NIH Policy on Data Management and Sharing Plan (2023)

The National Institute of Health (NIH) implemented a new Data Management and Sharing Policy (DMS Policy), which requires ALL new and competing proposals/renewals that will generate scientific data to submit a detailed plan outlining how data will be stored, protected, and ultimately shared.

The DMS Policy will have two main requirements:

  1. Submission of a data management and sharing plan (recommended two pages). Research proposals without a Plan will not be considered for funding.
  2. Compliance with the approved plan. Failure to provide updates in grant reporting may result in enforcement actions, including the addition of special terms and conditions or award termination. Failure to deposit data after the end of the funding period may negatively influence future opportunities.

Prospective grant applicants will need to submit their DMSP along with their application. The DMSP will be assessed by NIH Program Staff (peer reviewers will also have the opportunity to comment on the proposed data management budget). The Institute, Center, or Office (ICO)-approved plan becomes a Term and Condition of the Notice of Award. However, researchers will have the ability to update and amend their DMSP as their research plan changes and evolves.

Announcements

The effective date of the DMS Policy is January 25, 2023, and applies to:

  • Competing grant applications and proposals that are submitted to the NIH for the January 25, 2023 deadline, and subsequent receipt date
  • Proposals for contracts that are submitted to NIH on or after January 25, 2023
  • Other funding agreements (e.g., Other Transactions) that are executed on or after January 25, 2023, unless otherwise stipulated by the NIH
  • Please see a complete list of NIH activity codes subject to the DMS Policy

DMSPs should be no more than two pages long and must address the following elements:

  • Data Type: Description of the data that will be generated, managed, preserved, and ultimately shared.
  • Related Tools, Software and Code: Explanation of any specialized or custom tools and software needed to access or manipulate shared data.
  • Standards: Detailed description of data standards applied to shared data and associated metadata, if applicable.
  • Data Preservation, Access, and Timelines: List of repositories, data lakes/warehouses where data will be archived, as well as documentation on how data will be discoverable and accessed, and when and how long it will remain available.
  • Data Access, Distribution, and Reusage Considerations: Explanation of any potential issues and restrictions affecting access, distribution and reusage of data.

Oversight of Data Management and Sharing --Explanation of how compliance and adherence will be monitored and managed. During the funding period, compliance with the Plan will be determined by the NIH ICO. Compliance with the Plan, including any Plan updates, may be reviewed during regular reporting intervals (e.g., at the time of annual Research Performance Progress Reports (RPPRs)).
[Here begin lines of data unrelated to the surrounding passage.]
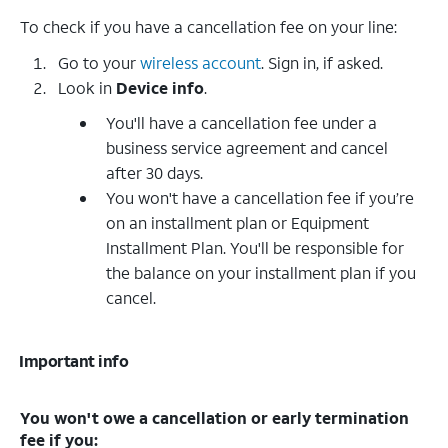
To check if you have a cancellation fee on your line:
Go to your
wireless account
. Sign in, if asked.
Look in
Device info
.
You'll have a cancellation fee under a
business service agreement and cancel
after 30 days.
You won't have a cancellation fee if you’re
on an installment plan or Equipment
Installment Plan. You'll be responsible for
the balance on your installment plan if you
cancel.
Important info
You won't owe a cancellation or early termination
fee if you: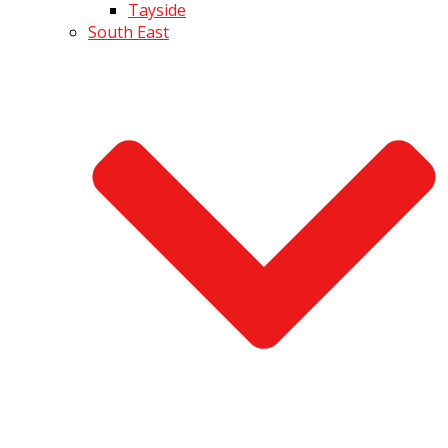
Tayside
South East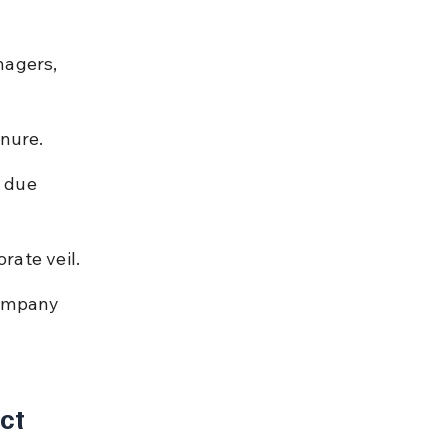
nagers, 
.
enure.
 due 
rate veil.
company 
ct 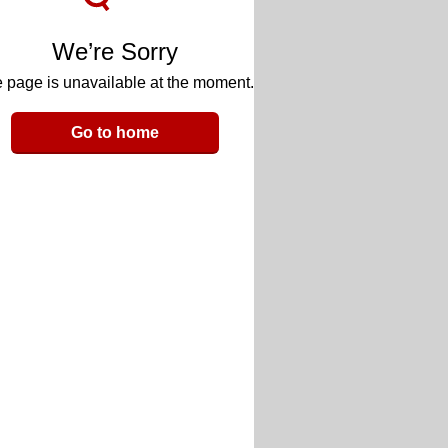
We’re Sorry
 page is unavailable at the moment.
Go to home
The DMS Policy does not currently mandate any particular repository for data, but some individual NIH institutes have specified required repositories. In general, researchers are encouraged to deposit their data into repositories that support effective data discovery and reuse. The NIH does provide guidance for selecting a repository and provides a list of recommended domain-specific and generalist data repositories. Researchers are expected to discuss their plan for preservation of access to data resulting from the project.

Data management and sharing costs are allowable costs that can be included in grant budgets. These can include personnel costs for data management and sharing activities, curation costs, data deposit fees, and long-term data preservation costs. Costs for data storage beyond the period of the grant may be paid but they must be paid during the award period. Costing approaches continue to be the subject of discussion and more information may become available in the future.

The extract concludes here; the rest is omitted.